The "CMS Guide on managing employee aspects in M&A transactions in Europe" offers a wide-ranging and detailed look at the obligations regarding labour law for M&A transactions in countries covered by this study: Germany, Austria, Belgium, Bulgaria, Croatia, Spain, France, Hungary, Italy, the Netherlands, Poland, Portugal, the Czech Republic, the United Kingdom, Russia, Serbia, Slovakia, Switzerland and the Ukraine.

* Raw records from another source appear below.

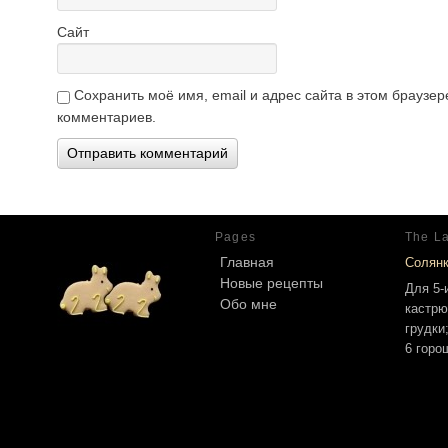
Сайт
Сохранить моё имя, email и адрес сайта в этом брауз
комментариев.
Pages
The La
Главная
Солян
Новые рецепты
Для 5-
Обо мне
кастрю
грудки
6 горо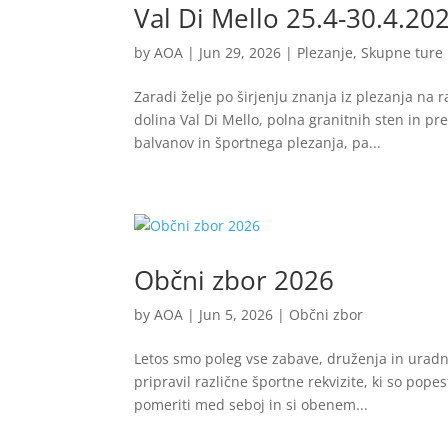
Val Di Mello 25.4-30.4.20
by
AOA
|
Jun 29, 2026
|
Plezanje
,
Skupne ture
Zaradi želje po širjenju znanja iz plezanja na 
dolina Val Di Mello, polna granitnih sten in pre
balvanov in športnega plezanja, pa...
Občni zbor 2026
by
AOA
|
Jun 5, 2026
|
Občni zbor
Letos smo poleg vse zabave, druženja in uradne
pripravil različne športne rekvizite, ki so pope
pomeriti med seboj in si obenem...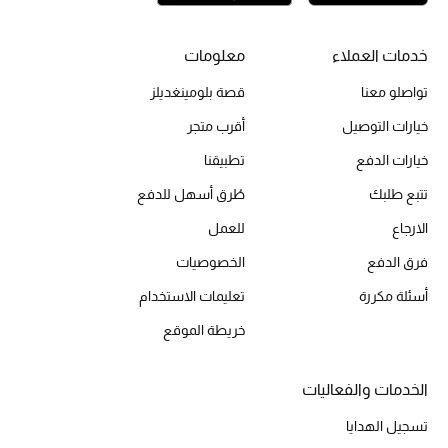
مكتشف العطور
خدمات العملاء
معلومات
المكياج
تواصلو معنا
قصة بلومينغديلز
العناية بالبشرة
خيارات التوصيل
أقرب متجر
خيارات الدفع
تطبيقنا
مستحضرات العناية
تتبع طلبك
طُرق أسهل للدفع
مستحضرات الاستحمام والعناية بالجسم
الارجاع
للعمل
فرق الدفع
الخصوصيات
العناية بالشعر
أسئلة مكررة
تعليمات الاستخدام
الصحة والعافية
خريطة الموقع
هدايا
الخدمات والفعاليات
مجموعة الجمال
تسجيل الهدايا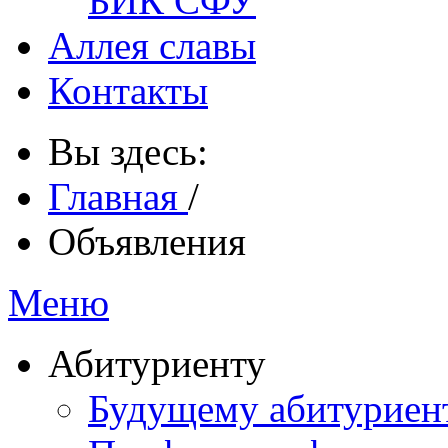
БИК СФУ
Аллея славы
Контакты
Вы здесь:
Главная
/
Объявления
Меню
Абитуриенту
Будущему абитурие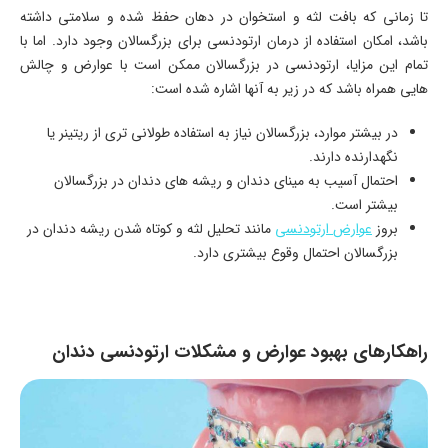
تا زمانی که بافت لثه و استخوان در دهان حفظ شده و سلامتی داشته
باشد، امکان استفاده از درمان ارتودنسی برای بزرگسالان وجود دارد. اما با
تمام این مزایا، ارتودنسی در بزرگسالان ممکن است با عوارض و چالش‌
هایی همراه باشد که در زیر به آنها اشاره شده است:
در بیشتر موارد، بزرگسالان نیاز به استفاده طولانی ‌تری از ریتینر یا
نگهدارنده دارند.
احتمال آسیب به مینای دندان و ریشه‌ های دندان در بزرگسالان
بیشتر است.
بروز
عوارض ارتودنسی
مانند تحلیل لثه و کوتاه شدن ریشه دندان در
بزرگسالان احتمال وقوع بیشتری دارد.
راهکارهای بهبود عوارض و مشکلات ارتودنسی دندان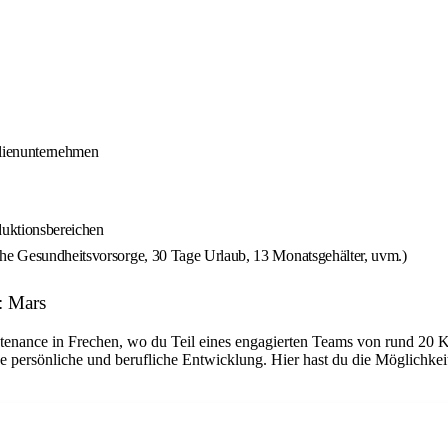
ilienunternehmen
duktionsbereichen
che Gesundheitsvorsorge, 30 Tage Urlaub, 13 Monatsgehälter, uvm.)
: Mars
tenance in Frechen, wo du Teil eines engagierten Teams von rund 20 K
e persönliche und berufliche Entwicklung. Hier hast du die Möglichke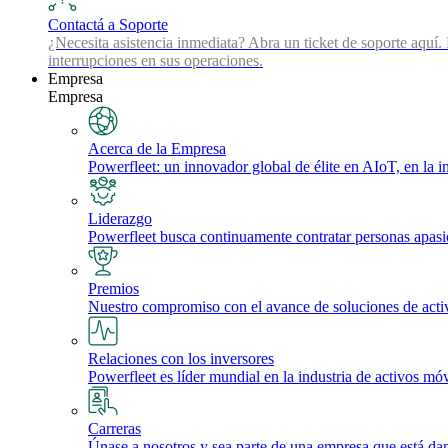
Contactá a Soporte
¿Necesita asistencia inmediata? Abra un ticket de soporte aquí.
interrupciones en sus operaciones.
Empresa
Empresa
Acerca de la Empresa
Powerfleet: un innovador global de élite en AIoT, en la int
Liderazgo
Powerfleet busca continuamente contratar personas apasio
Premios
Nuestro compromiso con el avance de soluciones de activos 
Relaciones con los inversores
Powerfleet es líder mundial en la industria de activos móv
Carreras
Únase a nosotros y sea parte de una empresa que está dan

Cross-border mergers, which are the subject of a separate CMS Guide, are not covered by this study.
The good management of the employee aspects of M&A transactions is an increasingly important factor in the success of transactions
Although M&A transactions predominantly raise corporate or tax questions, issues concerning labour law and particularly the role of staff representation is a central and decisive point in the success of a transaction.
In fact, staff representatives, as part of providing information and transparency, benefit from extensive rights, which must be complied with and implemented to successfully conclude the transaction while having a notable impact on the implementation schedule.
M&A transactions may result in significant changes to the economic and legal organisation of the target company or the group to which it belongs. These transactions, which can also have an impact on employees, require employees to be notified and consulted through their representative bodies.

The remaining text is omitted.